- **What you need to do**: Below are records to be transcribed exactly; any pictures should be left out.

[[ Given records open ]]

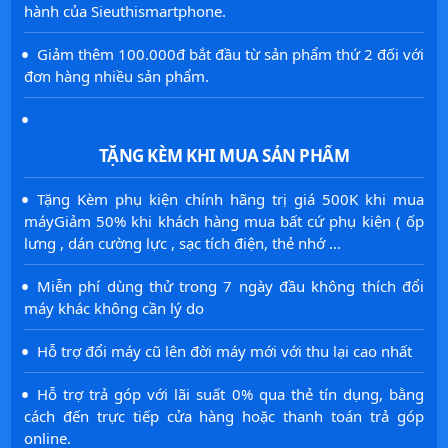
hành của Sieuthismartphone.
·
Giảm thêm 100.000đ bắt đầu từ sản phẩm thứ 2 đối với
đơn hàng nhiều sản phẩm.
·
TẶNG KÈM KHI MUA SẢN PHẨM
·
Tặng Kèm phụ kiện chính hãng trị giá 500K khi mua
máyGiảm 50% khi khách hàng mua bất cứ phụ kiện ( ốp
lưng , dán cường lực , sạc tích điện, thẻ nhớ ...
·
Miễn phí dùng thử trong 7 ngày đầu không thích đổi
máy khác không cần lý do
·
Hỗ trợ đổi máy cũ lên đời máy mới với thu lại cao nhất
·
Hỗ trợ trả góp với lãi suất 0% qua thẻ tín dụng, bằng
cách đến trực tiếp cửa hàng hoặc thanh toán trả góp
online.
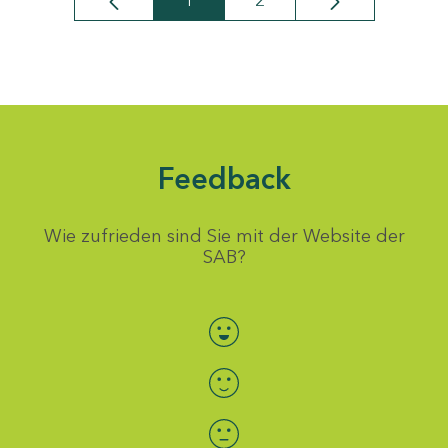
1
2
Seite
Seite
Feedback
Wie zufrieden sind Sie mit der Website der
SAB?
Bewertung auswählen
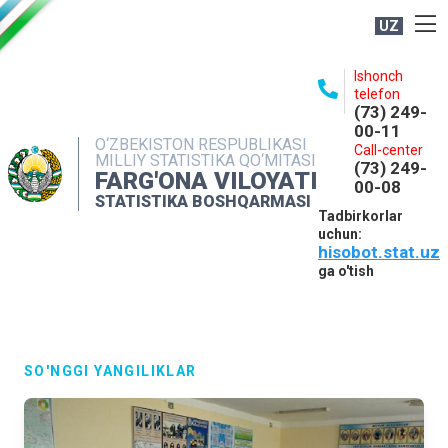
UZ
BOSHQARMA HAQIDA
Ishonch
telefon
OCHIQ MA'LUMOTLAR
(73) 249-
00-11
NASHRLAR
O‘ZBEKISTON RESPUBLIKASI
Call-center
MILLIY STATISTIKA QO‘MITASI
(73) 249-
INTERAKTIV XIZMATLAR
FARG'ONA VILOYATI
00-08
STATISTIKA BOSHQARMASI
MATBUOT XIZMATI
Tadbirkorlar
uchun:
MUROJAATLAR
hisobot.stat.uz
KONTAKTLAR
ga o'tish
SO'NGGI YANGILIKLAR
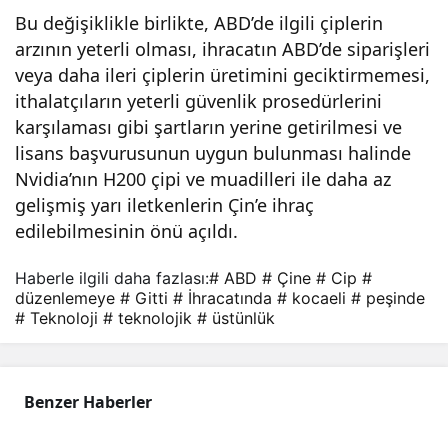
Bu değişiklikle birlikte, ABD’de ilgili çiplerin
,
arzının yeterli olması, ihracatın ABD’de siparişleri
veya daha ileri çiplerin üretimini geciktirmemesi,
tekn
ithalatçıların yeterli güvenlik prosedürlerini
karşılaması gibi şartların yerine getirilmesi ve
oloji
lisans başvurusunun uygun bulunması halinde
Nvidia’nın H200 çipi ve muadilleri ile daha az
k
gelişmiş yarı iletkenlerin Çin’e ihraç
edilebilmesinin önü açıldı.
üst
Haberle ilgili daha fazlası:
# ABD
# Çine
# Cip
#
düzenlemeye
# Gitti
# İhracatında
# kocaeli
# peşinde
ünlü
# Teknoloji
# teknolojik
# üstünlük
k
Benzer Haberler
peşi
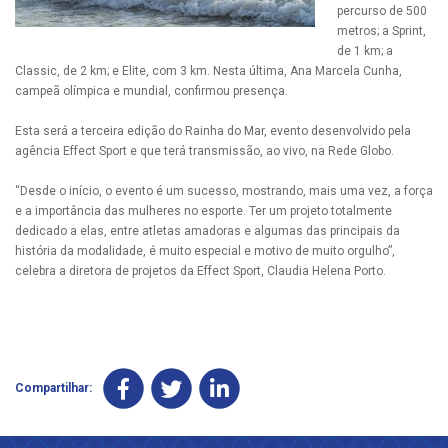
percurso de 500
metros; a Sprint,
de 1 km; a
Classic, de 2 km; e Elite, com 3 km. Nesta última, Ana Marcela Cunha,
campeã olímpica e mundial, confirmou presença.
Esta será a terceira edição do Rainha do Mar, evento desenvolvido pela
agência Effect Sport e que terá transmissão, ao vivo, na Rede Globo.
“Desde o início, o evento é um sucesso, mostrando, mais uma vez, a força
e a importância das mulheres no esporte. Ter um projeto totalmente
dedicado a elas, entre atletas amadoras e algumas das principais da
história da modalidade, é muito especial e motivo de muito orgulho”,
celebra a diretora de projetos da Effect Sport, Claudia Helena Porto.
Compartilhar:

[[ Given records closed ]]

- **Answer space**:
hành của Sieuthismartphone.
·
Giảm thêm 100.000đ bắt đầu từ sản phẩm thứ 2 đối với
đơn hàng nhiều sản phẩm.
·
TẶNG KÈM KHI MUA SẢN PHẨM
·
Tặng Kèm phụ kiện chính hãng trị giá 500K khi mua
máyGiảm 50% khi khách hàng mua bất cứ phụ kiện ( ốp
lưng , dán cường lực , sạc tích điện, thẻ nhớ ...
·
Miễn phí dùng thử trong 7 ngày đầu không thích đổi
máy khác không cần lý do
·
Hỗ trợ đổi máy cũ lên đời máy mới với thu lại cao nhất
·
Hỗ trợ trả góp với lãi suất 0% qua thẻ tín dụng, bằng
cách đến trực tiếp cửa hàng hoặc thanh toán trả góp
online.
1
2
Seite
Seite
Feedback
Wie zufrieden sind Sie mit der Website der
SAB?
Bewertung auswählen
UZ
BOSHQARMA HAQIDA
Ishonch
telefon
OCHIQ MA'LUMOTLAR
(73) 249-
00-11
NASHRLAR
O‘ZBEKISTON RESPUBLIKASI
Call-center
MILLIY STATISTIKA QO‘MITASI
(73) 249-
INTERAKTIV XIZMATLAR
FARG'ONA VILOYATI
00-08
STATISTIKA BOSHQARMASI
MATBUOT XIZMATI
Tadbirkorlar
uchun:
MUROJAATLAR
hisobot.stat.uz
KONTAKTLAR
ga o'tish
SO'NGGI YANGILIKLAR
Bu değişiklikle birlikte, ABD’de ilgili çiplerin
,
arzının yeterli olması, ihracatın ABD’de siparişleri
veya daha ileri çiplerin üretimini geciktirmemesi,
tekn
ithalatçıların yeterli güvenlik prosedürlerini
karşılaması gibi şartların yerine getirilmesi ve
oloji
lisans başvurusunun uygun bulunması halinde
Nvidia’nın H200 çipi ve muadilleri ile daha az
k
gelişmiş yarı iletkenlerin Çin’e ihraç
edilebilmesinin önü açıldı.
üst
Haberle ilgili daha fazlası:
# ABD
# Çine
# Cip
#
düzenlemeye
# Gitti
# İhracatında
# kocaeli
# peşinde
ünlü
# Teknoloji
# teknolojik
# üstünlük
k
Benzer Haberler
peşi
percurso de 500
metros; a Sprint,
de 1 km; a
Classic, de 2 km; e Elite, com 3 km. Nesta última, Ana Marcela Cunha,
campeã olímpica e mundial, confirmou presença.
Esta será a terceira edição do Rainha do Mar, evento desenvolvido pela
agência Effect Sport e que terá transmissão, ao vivo, na Rede Globo.
“Desde o início, o evento é um sucesso, mostrando, mais uma vez, a força
e a importância das mulheres no esporte. Ter um projeto totalmente
dedicado a elas, entre atletas amadoras e algumas das principais da
história da modalidade, é muito especial e motivo de muito orgulho”,
celebra a diretora de projetos da Effect Sport, Claudia Helena Porto.
Compartilhar:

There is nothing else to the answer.